What is expected: Reproduce all the records word for word. Omit images.

· · · · ·

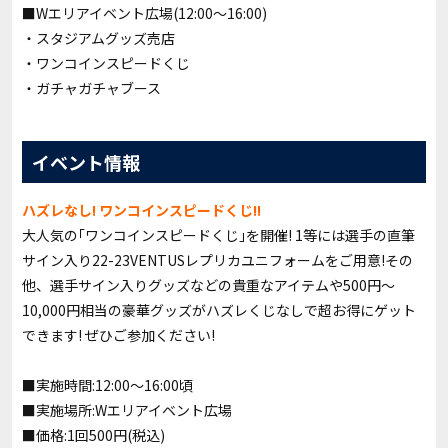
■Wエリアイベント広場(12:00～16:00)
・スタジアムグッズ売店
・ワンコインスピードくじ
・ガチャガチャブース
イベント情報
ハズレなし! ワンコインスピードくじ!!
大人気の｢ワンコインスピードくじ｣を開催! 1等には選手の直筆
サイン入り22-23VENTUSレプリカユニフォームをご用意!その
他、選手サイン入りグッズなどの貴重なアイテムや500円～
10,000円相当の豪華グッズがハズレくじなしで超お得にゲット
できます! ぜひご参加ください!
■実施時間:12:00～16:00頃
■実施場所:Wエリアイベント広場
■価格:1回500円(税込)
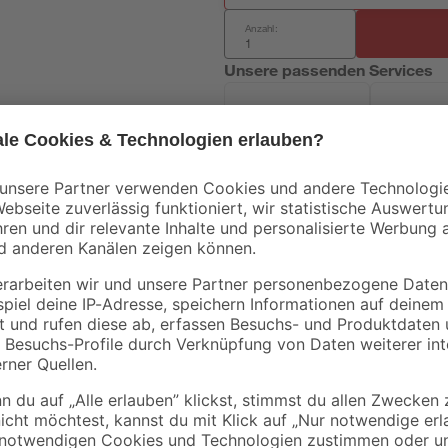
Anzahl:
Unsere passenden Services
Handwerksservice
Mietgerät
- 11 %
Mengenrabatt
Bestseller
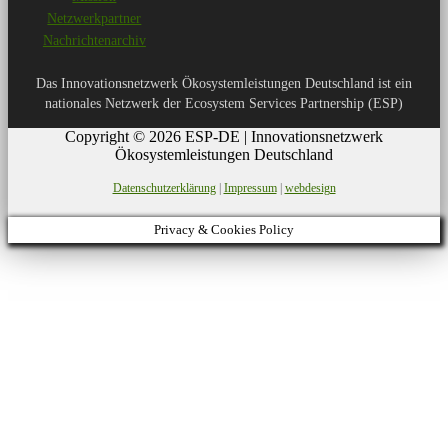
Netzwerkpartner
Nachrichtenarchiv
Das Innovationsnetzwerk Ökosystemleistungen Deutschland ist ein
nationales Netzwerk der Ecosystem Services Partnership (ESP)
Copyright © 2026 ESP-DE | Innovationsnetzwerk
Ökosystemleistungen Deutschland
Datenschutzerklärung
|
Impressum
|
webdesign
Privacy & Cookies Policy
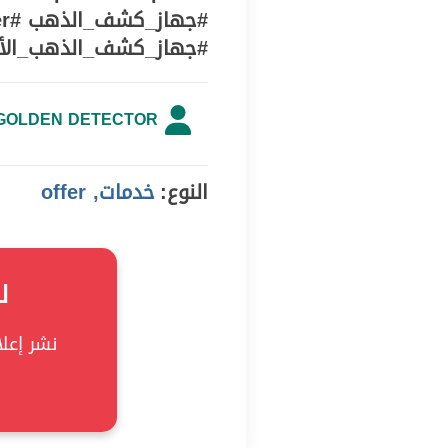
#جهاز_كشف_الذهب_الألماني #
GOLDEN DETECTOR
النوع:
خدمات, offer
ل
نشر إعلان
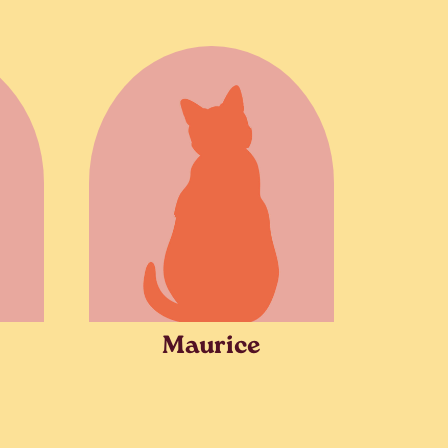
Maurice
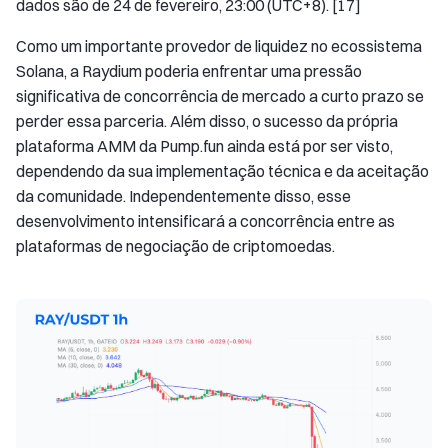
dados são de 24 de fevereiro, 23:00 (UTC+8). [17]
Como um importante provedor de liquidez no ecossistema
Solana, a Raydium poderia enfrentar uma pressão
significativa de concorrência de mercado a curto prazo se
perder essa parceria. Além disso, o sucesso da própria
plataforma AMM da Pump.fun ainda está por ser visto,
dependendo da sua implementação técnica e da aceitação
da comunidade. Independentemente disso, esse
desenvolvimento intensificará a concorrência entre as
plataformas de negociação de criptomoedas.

· · · · ·

Exercise solution:
■Wエリアイベント広場(12:00～16:00)
・スタジアムグッズ売店
・ワンコインスピードくじ
・ガチャガチャブース
イベント情報
ハズレなし! ワンコインスピードくじ!!
大人気の｢ワンコインスピードくじ｣を開催! 1等には選手の直筆
サイン入り22-23VENTUSレプリカユニフォームをご用意!その
他、選手サイン入りグッズなどの貴重なアイテムや500円～
10,000円相当の豪華グッズがハズレくじなしで超お得にゲット
できます! ぜひご参加ください!
■実施時間:12:00～16:00頃
■実施場所:Wエリアイベント広場
■価格:1回500円(税込)
Anzahl:
Unsere passenden Services
Handwerksservice
Mietgerät
- 11 %
Mengenrabatt
Bestseller
Netzwerkpartner
Nachrichtenarchiv
Das Innovationsnetzwerk Ökosystemleistungen Deutschland ist ein
nationales Netzwerk der Ecosystem Services Partnership (ESP)
Copyright © 2026 ESP-DE | Innovationsnetzwerk
Ökosystemleistungen Deutschland
Datenschutzerklärung
|
Impressum
|
webdesign
Privacy & Cookies Policy
#جهاز_كشف_الذهب_الألماني #
GOLDEN DETECTOR
النوع:
خدمات, offer
ل
نشر إعلان
Maurice
dados são de 24 de fevereiro, 23:00 (UTC+8). [17]
Como um importante provedor de liquidez no ecossistema
Solana, a Raydium poderia enfrentar uma pressão
significativa de concorrência de mercado a curto prazo se
perder essa parceria. Além disso, o sucesso da própria
plataforma AMM da Pump.fun ainda está por ser visto,
dependendo da sua implementação técnica e da aceitação
da comunidade. Independentemente disso, esse
desenvolvimento intensificará a concorrência entre as
plataformas de negociação de criptomoedas.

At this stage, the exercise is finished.